Dong et al. (2013) also examined Nannochloropsis response to nitrogen deficiency and compared protein abundance in parallele cultures grown in nitrogen sufficient and nitrogen deficient media. The experimental conditions of this experiment are different from those used in the various transcriptomic surveys: first of all the cells were supplied with CO2 during growth and moreover the time-course of the nitrogen deprivation experiment was different. Nevertheless also in this proteomic study the data seems to support the hypothesis that the accumulation of triacylglycerols is due to an increase of the metabolic flux trough the fatty acid biosynthetic pathway. The authors report that several key enzymes involved in glycolysis increase during nitrate depletion as well as enzymes involved in fatty acids synthesis and in chrysolaminaran hydrolysation. They therefore advance the hypothesis that, in their experimental conditions, the degradation of storage sugars and the up-regulation of glycolysis are responsible for the increase of substrates through the pathway.

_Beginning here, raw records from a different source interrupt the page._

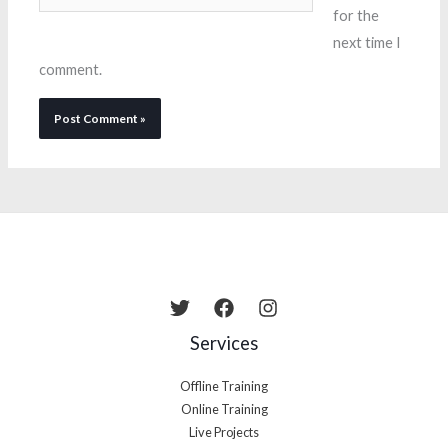
for the
next time I
comment.
Services
Offline Training
Online Training
Live Projects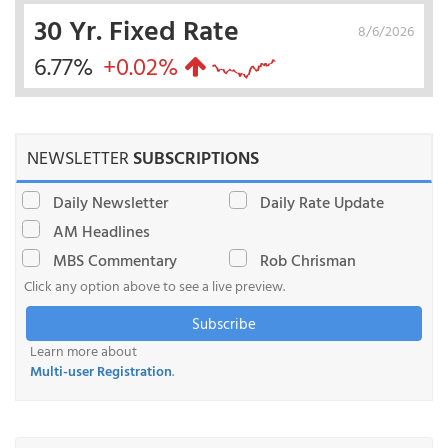
30 Yr. Fixed Rate
8/6/2026
6.77%
+0.02%
NEWSLETTER
SUBSCRIPTIONS
Daily Newsletter
Daily Rate Update
AM Headlines
MBS Commentary
Rob Chrisman
Click any option above to see a live preview.
Subscribe
Learn more about
Multi-user Registration
.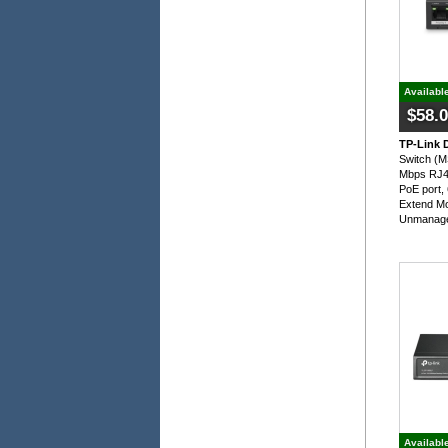
Availabl
$58.
TP-Link 
Switch (
Mbps RJ45
PoE port,
Extend Mo
Unmanage
Availabl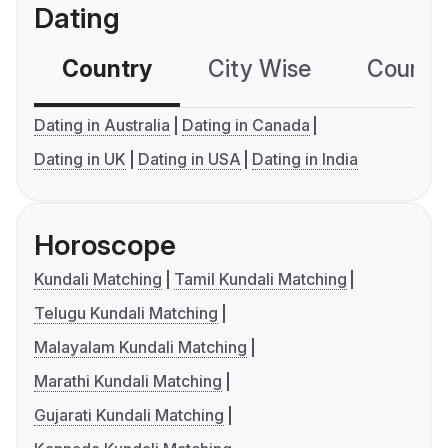
Dating
Country
City Wise
Country
Dating in Australia
Dating in Canada
Dating in UK
Dating in USA
Dating in India
Horoscope
Kundali Matching
Tamil Kundali Matching
Telugu Kundali Matching
Malayalam Kundali Matching
Marathi Kundali Matching
Gujarati Kundali Matching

    Potential model of fatty acid synthesis pathways based on protein changes during chronic nitrogen depletion, elaborated by Dong and coworkers (2013).  SCS, Succinyl-CoA synthetase; TECR, trans-2-enoyl-CoA reductase. The numbers represent fold change of proteins in relative abundance. Dashed lines mean that no related proteins were detected in this pathway.

 

A summary of the informations obtained studying the accumulation of lipids in Nannochloropsis in response to nitrogen deprivation is also reported on Wikipedia!

 

References

1. Corteggiani Carpinelli, E. et al. “Chromosome scale genome assembly and transcriptome profiling of Nannochloropsis gaditana in nitrogen depletion.” Molecular Plant (2014) 7 (2): 323-335. doi: 10.1093/mp/sst120.
2. Dong HP, Williams E, Wang DZ, Xie ZX, Hsia RC, Jenck A, Halden R, Li J, Chen F, Place AR (2013) Responses of Nannochloropsis oceanica IMET1 to Long-Term Nitrogen Starvation and Recovery. Plant Physiology, 162:1110–1126
3. Liang, C. et al. “De Novo Sequencing and Global Transcriptome Analysis of Nannochloropsis sp. (Eustigmatophyceae) Following Nitrogen Starvation.” Bioenerg. Res. 6, 494–505 (2012).
4. Radakovits, R. et al. “Draft genome sequence and genetic transformation of the oleaginous alga Nannochloropis gaditana.” Nat Comms 3, 686 (2012).
5. Simionato D, Block MA, La Rocca N, Jouhet J, Maréchal E, Finazzi G, Morosinotto T. (2013) The response of Nannochloropsis gaditana to nitrogen starvation includes de novo biosynthesis of triacylglycerols, a decrease of chloroplast galactolipids, and reorganisation of the photosynthetic apparatus. Eukaryotic Cell May 2013 vol. 12 no. 5 665-676
6. Vieler, A. et al. “Genome, Functional Gene Annotation, and Nuclear Transformation of the Heterokont Oleaginous Alga Nannochloropsis oceanica CCMP1779.” PLoS Genet 8, e1003064 (2012).